Every record must be restated exactly. Drop the images.

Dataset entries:
# # # #
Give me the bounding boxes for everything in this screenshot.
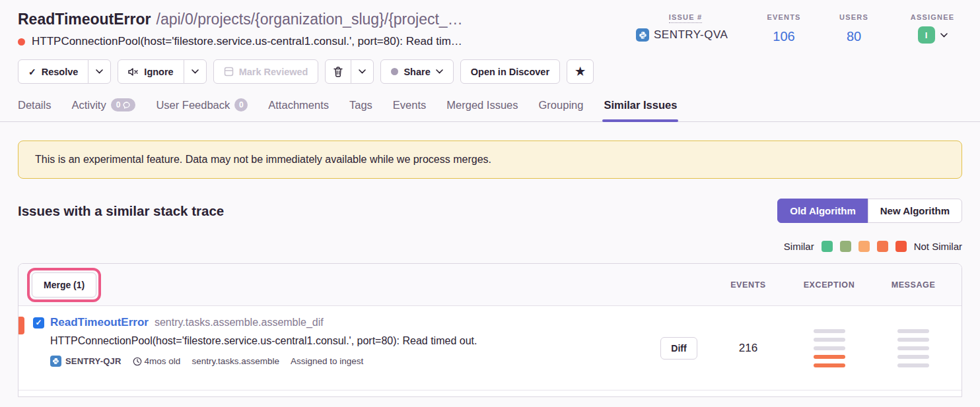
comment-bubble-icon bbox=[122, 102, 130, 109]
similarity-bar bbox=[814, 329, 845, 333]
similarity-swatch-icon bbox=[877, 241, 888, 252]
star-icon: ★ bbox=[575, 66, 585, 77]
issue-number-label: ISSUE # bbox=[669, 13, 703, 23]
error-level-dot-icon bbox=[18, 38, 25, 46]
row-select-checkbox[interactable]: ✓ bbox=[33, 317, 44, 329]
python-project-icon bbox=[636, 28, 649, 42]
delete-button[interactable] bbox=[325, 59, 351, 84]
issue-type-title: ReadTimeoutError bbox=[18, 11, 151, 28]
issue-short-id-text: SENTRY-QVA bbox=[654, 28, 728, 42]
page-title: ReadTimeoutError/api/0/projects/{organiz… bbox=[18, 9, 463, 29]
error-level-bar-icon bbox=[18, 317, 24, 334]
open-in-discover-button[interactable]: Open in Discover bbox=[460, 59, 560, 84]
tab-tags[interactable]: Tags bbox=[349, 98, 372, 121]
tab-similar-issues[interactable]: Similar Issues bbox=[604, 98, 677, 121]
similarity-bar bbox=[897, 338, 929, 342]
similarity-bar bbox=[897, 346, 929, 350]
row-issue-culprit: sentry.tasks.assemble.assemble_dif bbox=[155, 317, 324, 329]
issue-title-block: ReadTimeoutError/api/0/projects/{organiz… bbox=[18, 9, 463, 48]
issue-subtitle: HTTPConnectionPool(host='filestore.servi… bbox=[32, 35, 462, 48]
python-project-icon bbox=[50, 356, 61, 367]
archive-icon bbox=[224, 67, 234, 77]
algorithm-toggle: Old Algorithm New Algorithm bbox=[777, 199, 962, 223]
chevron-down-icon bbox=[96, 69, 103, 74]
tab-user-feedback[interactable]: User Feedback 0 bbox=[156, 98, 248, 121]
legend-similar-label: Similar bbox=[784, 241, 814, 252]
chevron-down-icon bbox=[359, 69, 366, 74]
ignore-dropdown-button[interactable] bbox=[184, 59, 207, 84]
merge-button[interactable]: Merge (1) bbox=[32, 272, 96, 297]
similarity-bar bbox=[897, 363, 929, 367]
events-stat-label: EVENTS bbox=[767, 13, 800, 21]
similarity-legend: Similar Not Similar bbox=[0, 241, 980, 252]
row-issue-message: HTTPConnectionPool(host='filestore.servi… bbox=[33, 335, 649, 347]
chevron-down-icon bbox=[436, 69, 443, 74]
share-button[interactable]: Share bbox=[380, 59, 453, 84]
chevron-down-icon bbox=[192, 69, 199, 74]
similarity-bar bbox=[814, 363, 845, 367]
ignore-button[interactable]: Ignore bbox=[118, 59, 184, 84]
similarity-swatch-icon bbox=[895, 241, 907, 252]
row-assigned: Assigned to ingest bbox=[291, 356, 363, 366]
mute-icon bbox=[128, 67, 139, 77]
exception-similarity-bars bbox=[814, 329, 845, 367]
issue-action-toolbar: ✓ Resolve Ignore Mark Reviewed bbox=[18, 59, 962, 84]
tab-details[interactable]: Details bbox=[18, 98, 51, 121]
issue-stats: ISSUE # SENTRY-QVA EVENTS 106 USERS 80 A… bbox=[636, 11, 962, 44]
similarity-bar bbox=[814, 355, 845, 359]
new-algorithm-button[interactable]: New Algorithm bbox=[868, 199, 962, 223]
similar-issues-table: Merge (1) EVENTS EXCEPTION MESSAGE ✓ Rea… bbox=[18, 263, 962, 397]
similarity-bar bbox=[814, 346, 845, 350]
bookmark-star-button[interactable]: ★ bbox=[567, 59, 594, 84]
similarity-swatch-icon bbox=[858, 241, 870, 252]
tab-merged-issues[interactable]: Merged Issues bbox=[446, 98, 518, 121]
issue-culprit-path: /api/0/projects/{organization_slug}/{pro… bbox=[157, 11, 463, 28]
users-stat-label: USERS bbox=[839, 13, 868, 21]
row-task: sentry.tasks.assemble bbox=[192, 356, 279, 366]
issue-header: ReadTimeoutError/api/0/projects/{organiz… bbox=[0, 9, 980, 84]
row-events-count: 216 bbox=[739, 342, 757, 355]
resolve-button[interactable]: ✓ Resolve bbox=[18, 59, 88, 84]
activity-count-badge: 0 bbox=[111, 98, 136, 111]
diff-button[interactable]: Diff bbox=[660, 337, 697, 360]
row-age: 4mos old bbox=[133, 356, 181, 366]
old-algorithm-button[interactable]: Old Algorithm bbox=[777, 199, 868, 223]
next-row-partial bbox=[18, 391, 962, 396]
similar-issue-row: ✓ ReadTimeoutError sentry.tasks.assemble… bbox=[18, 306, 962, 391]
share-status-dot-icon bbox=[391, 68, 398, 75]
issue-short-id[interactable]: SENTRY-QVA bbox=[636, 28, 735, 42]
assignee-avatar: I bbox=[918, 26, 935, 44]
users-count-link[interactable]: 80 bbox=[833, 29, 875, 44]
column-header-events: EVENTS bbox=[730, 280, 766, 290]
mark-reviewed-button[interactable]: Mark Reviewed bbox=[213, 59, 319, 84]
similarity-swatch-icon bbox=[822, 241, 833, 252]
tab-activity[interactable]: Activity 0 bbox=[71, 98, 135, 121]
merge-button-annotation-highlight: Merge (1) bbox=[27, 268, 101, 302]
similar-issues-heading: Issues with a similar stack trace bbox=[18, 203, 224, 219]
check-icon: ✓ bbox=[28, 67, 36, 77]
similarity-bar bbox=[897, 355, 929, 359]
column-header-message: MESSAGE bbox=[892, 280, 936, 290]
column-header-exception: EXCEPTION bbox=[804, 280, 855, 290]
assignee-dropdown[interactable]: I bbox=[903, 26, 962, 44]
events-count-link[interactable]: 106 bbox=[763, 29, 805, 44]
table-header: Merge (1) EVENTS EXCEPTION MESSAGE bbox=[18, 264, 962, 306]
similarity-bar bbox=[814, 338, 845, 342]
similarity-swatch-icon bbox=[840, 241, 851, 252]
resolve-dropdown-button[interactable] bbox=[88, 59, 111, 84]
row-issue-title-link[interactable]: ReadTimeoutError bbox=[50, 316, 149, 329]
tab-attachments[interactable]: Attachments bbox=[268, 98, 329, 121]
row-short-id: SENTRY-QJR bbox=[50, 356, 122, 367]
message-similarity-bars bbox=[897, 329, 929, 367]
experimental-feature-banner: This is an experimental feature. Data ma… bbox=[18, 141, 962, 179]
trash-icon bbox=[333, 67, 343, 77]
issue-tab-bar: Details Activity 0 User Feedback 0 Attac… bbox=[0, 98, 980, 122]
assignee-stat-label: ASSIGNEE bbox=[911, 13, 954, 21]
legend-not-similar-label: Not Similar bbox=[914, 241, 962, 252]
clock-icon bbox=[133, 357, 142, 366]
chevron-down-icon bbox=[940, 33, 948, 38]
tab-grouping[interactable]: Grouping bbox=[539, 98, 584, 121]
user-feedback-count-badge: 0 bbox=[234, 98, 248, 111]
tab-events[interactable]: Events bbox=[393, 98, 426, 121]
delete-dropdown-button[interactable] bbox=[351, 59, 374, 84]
# # # #
* [Response to the exercise]:
Give me the bounding boxes for everything in this screenshot.
comment-bubble-icon bbox=[122, 102, 130, 109]
similarity-bar bbox=[814, 329, 845, 333]
similarity-swatch-icon bbox=[877, 241, 888, 252]
star-icon: ★ bbox=[575, 66, 585, 77]
issue-number-label: ISSUE # bbox=[669, 13, 703, 23]
error-level-dot-icon bbox=[18, 38, 25, 46]
row-select-checkbox[interactable]: ✓ bbox=[33, 317, 44, 329]
python-project-icon bbox=[636, 28, 649, 42]
delete-button[interactable] bbox=[325, 59, 351, 84]
issue-type-title: ReadTimeoutError bbox=[18, 11, 151, 28]
issue-short-id-text: SENTRY-QVA bbox=[654, 28, 728, 42]
page-title: ReadTimeoutError/api/0/projects/{organiz… bbox=[18, 9, 463, 29]
error-level-bar-icon bbox=[18, 317, 24, 334]
open-in-discover-button[interactable]: Open in Discover bbox=[460, 59, 560, 84]
tab-tags[interactable]: Tags bbox=[349, 98, 372, 121]
tab-similar-issues[interactable]: Similar Issues bbox=[604, 98, 677, 121]
similarity-bar bbox=[897, 338, 929, 342]
similarity-bar bbox=[897, 346, 929, 350]
row-issue-culprit: sentry.tasks.assemble.assemble_dif bbox=[155, 317, 324, 329]
issue-title-block: ReadTimeoutError/api/0/projects/{organiz… bbox=[18, 9, 463, 48]
issue-subtitle: HTTPConnectionPool(host='filestore.servi… bbox=[32, 35, 462, 48]
python-project-icon bbox=[50, 356, 61, 367]
archive-icon bbox=[224, 67, 234, 77]
algorithm-toggle: Old Algorithm New Algorithm bbox=[777, 199, 962, 223]
chevron-down-icon bbox=[96, 69, 103, 74]
tab-user-feedback[interactable]: User Feedback 0 bbox=[156, 98, 248, 121]
legend-similar-label: Similar bbox=[784, 241, 814, 252]
chevron-down-icon bbox=[359, 69, 366, 74]
ignore-dropdown-button[interactable] bbox=[184, 59, 207, 84]
merge-button[interactable]: Merge (1) bbox=[32, 272, 96, 297]
similarity-bar bbox=[897, 363, 929, 367]
events-stat-label: EVENTS bbox=[767, 13, 800, 21]
similarity-legend: Similar Not Similar bbox=[0, 241, 980, 252]
row-issue-message: HTTPConnectionPool(host='filestore.servi… bbox=[33, 335, 649, 347]
chevron-down-icon bbox=[436, 69, 443, 74]
share-button[interactable]: Share bbox=[380, 59, 453, 84]
chevron-down-icon bbox=[192, 69, 199, 74]
similarity-bar bbox=[814, 363, 845, 367]
ignore-button[interactable]: Ignore bbox=[118, 59, 184, 84]
similarity-swatch-icon bbox=[895, 241, 907, 252]
row-assigned: Assigned to ingest bbox=[291, 356, 363, 366]
mute-icon bbox=[128, 67, 139, 77]
exception-similarity-bars bbox=[814, 329, 845, 367]
issue-action-toolbar: ✓ Resolve Ignore Mark Reviewed bbox=[18, 59, 962, 84]
tab-details[interactable]: Details bbox=[18, 98, 51, 121]
issue-stats: ISSUE # SENTRY-QVA EVENTS 106 USERS 80 A… bbox=[636, 11, 962, 44]
similarity-bar bbox=[814, 355, 845, 359]
new-algorithm-button[interactable]: New Algorithm bbox=[868, 199, 962, 223]
similar-issues-table: Merge (1) EVENTS EXCEPTION MESSAGE ✓ Rea… bbox=[18, 263, 962, 397]
similarity-bar bbox=[814, 346, 845, 350]
bookmark-star-button[interactable]: ★ bbox=[567, 59, 594, 84]
similarity-swatch-icon bbox=[858, 241, 870, 252]
tab-merged-issues[interactable]: Merged Issues bbox=[446, 98, 518, 121]
issue-culprit-path: /api/0/projects/{organization_slug}/{pro… bbox=[157, 11, 463, 28]
users-stat-label: USERS bbox=[839, 13, 868, 21]
row-task: sentry.tasks.assemble bbox=[192, 356, 279, 366]
issue-header: ReadTimeoutError/api/0/projects/{organiz… bbox=[0, 9, 980, 84]
row-events-count: 216 bbox=[739, 342, 757, 355]
resolve-button[interactable]: ✓ Resolve bbox=[18, 59, 88, 84]
activity-count-badge: 0 bbox=[111, 98, 136, 111]
diff-button[interactable]: Diff bbox=[660, 337, 697, 360]
row-age: 4mos old bbox=[133, 356, 181, 366]
old-algorithm-button[interactable]: Old Algorithm bbox=[777, 199, 868, 223]
next-row-partial bbox=[18, 391, 962, 396]
similar-issue-row: ✓ ReadTimeoutError sentry.tasks.assemble… bbox=[18, 306, 962, 391]
share-status-dot-icon bbox=[391, 68, 398, 75]
issue-short-id[interactable]: SENTRY-QVA bbox=[636, 28, 735, 42]
assignee-avatar: I bbox=[918, 26, 935, 44]
users-count-link[interactable]: 80 bbox=[833, 29, 875, 44]
column-header-events: EVENTS bbox=[730, 280, 766, 290]
mark-reviewed-button[interactable]: Mark Reviewed bbox=[213, 59, 319, 84]
similarity-swatch-icon bbox=[822, 241, 833, 252]
tab-activity[interactable]: Activity 0 bbox=[71, 98, 135, 121]
merge-button-annotation-highlight: Merge (1) bbox=[27, 268, 101, 302]
similar-issues-heading: Issues with a similar stack trace bbox=[18, 203, 224, 219]
check-icon: ✓ bbox=[28, 67, 36, 77]
similarity-bar bbox=[897, 355, 929, 359]
column-header-message: MESSAGE bbox=[892, 280, 936, 290]
column-header-exception: EXCEPTION bbox=[804, 280, 855, 290]
assignee-dropdown[interactable]: I bbox=[903, 26, 962, 44]
events-count-link[interactable]: 106 bbox=[763, 29, 805, 44]
table-header: Merge (1) EVENTS EXCEPTION MESSAGE bbox=[18, 264, 962, 306]
similarity-bar bbox=[814, 338, 845, 342]
similarity-swatch-icon bbox=[840, 241, 851, 252]
resolve-dropdown-button[interactable] bbox=[88, 59, 111, 84]
row-issue-title-link[interactable]: ReadTimeoutError bbox=[50, 316, 149, 329]
tab-attachments[interactable]: Attachments bbox=[268, 98, 329, 121]
row-short-id: SENTRY-QJR bbox=[50, 356, 122, 367]
message-similarity-bars bbox=[897, 329, 929, 367]
experimental-feature-banner: This is an experimental feature. Data ma… bbox=[18, 141, 962, 179]
trash-icon bbox=[333, 67, 343, 77]
issue-tab-bar: Details Activity 0 User Feedback 0 Attac… bbox=[0, 98, 980, 122]
assignee-stat-label: ASSIGNEE bbox=[911, 13, 954, 21]
legend-not-similar-label: Not Similar bbox=[914, 241, 962, 252]
clock-icon bbox=[133, 357, 142, 366]
chevron-down-icon bbox=[940, 33, 948, 38]
tab-grouping[interactable]: Grouping bbox=[539, 98, 584, 121]
user-feedback-count-badge: 0 bbox=[234, 98, 248, 111]
tab-events[interactable]: Events bbox=[393, 98, 426, 121]
delete-dropdown-button[interactable] bbox=[351, 59, 374, 84]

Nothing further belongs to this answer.